Universities Australia launched their national campaign “A Smarter Australia” on the 27th of February. “A Smarter Australia” is a public awareness campaign to inform Australians on the importance of our universities and a policy document directed towards the next government. The project is structured around four central goals for Australian universities; increasing participation levels, strengthening global engagement, supporting research and innovation and making sustainable investments and better regulation. The document also calls for an annual incremental increase in public funding of universities by 2.5% over 5 years.

 

This call for more government support is in response to a growing disparity between the value Australians and their politicians place on Universities. In his address to the National Press Club the chair of Universities Australia and Vice-Chancellor of the University of Melbourne Professor Glyn Davis announced that 88% of Australians would encourage their children and other school leavers to attend university.
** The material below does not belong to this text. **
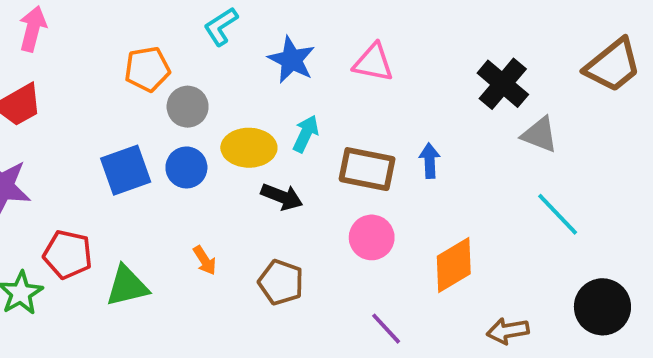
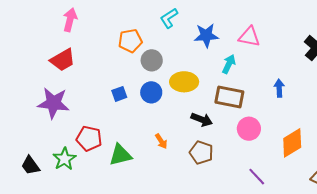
blue star: (292, 60) -> (206, 35), turned -30
cyan arrow: (306, 134) -> (229, 64), moved
brown rectangle: (367, 169) -> (229, 97), moved
blue square: (126, 170) -> (119, 94), size x0.6
black arrow: (282, 197) -> (202, 119), moved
Despite this overwhelming popular acknowledgment of the importance of universities, tertiary education was noticeably absent from the 2010 pre-election debate, something Universities Australia aims to change in this election year.

 

The growing desire of young Australians to attend university coupled with the new demand driven system of tertiary admission heralds a rise in demand for university places. Currently Australia, despite its high standards of university education and research, is well bellow OECD averages for public funding of these areas. The proposed funding increases would bring Australia in line with these international averages.

 

The Vice Chancellor of every university represented by Universities Australia, including the ANU’s Ian Young, sent out a university and alumni wide email on the 27th informing recipients of the campaign launch. At the launch professor Glyn Davis stressed that this is a non-partisan campaign with a policy document directed to any incoming government but it is clear that Universities Australia aims to make university funding a major policy area and inform the electorate to hold the major parties accountable.